Vaccini e libero mercato: Veneto insiste, Ue frena: rischioso

Milano, 17 feb. (askanews) - Il Veneto chiede al governo di accelerare l'acquisto di vaccini sul libero mercato. Il presidente Luca Zaia torna sul tema puntando sulla necessità di velocizzare le vaccinazioni "a vantaggio dell'Italia, non solo del Veneto".

"Se ci sono sono questi canali, e se sarà confermato che non è acqua distillata ma è vaccino, l'Italia debba assolutamente accelerare

e fare come fanno altri Paesi europei ed andare ad acquistarli sul libero mercato. Non andiamo a togliere vaccini a nessuno, se non li compriamo noi li compra qualcun altro".

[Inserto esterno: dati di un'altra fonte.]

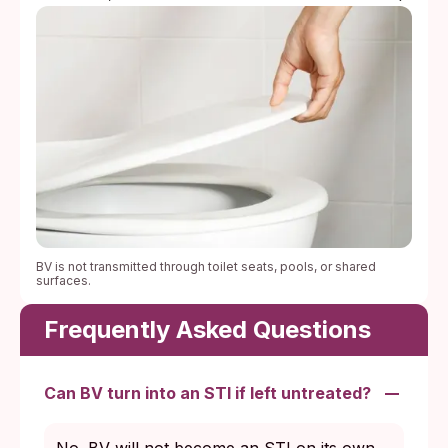
BV is not transmitted through toilet seats, pools, or shared
surfaces.
Frequently Asked Questions
Can BV turn into an STI if left untreated?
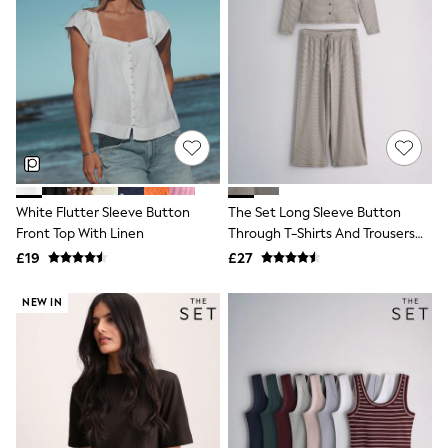
Knitwear
Leggings
Lingerie
Loungewear
Nightwear
Shirts & Blouses
Shorts
Skirts
Suits & Tailoring
Sportswear
Swimwear
White Flutter Sleeve Button
The Set Long Sleeve Button
Tops & T-Shirts
Front Top With Linen
Through T-Shirts And Trousers
Trousers
Co-Ord Set Brown Stripe
£19
£27
Waistcoats
Holiday Shop
All Footwear
NEW IN
New In Footwear
Sandals & Wedges
Ballet Pumps
Heeled Sandals
Heels
Trainers
Loafers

Zaia ha ribadito di avere ricevuto, e di star verificando, più di una offerta. "Non è che cerchiamo la rissa, neanche la contrapposizione istituzionale. Noi non abbiamo cercato

intermediari dei vaccini, ci hanno cercato loro perché sanno che

il Veneto è efficiente, perché sanno che se c'è una novità il

Veneto se la prende in carico. Abbiamo avuto più offerte".

Offerte da cui ha messo in guardia la presidente della Commissione europea Ursula von der Leyen secondo cui acquistare al di fuori del sistema europeo dà "zero garanzie" ed è "estremamente rischioso".

Di accelerazione sui vaccini ha parlato anche il presidente del Consiglio incaricato Mario Draghi nel suo discorso per la fiducia in Senato: via le primule e centri di vaccinazione ovunque.

"Non dobbiamo limitare - ha sottolineato Draghi - le vaccinazioni all'interno di luoghi specifici, spesso ancora non pronti: abbiamo il dovere di renderle possibili in tutte le strutture disponibili, pubbliche e private.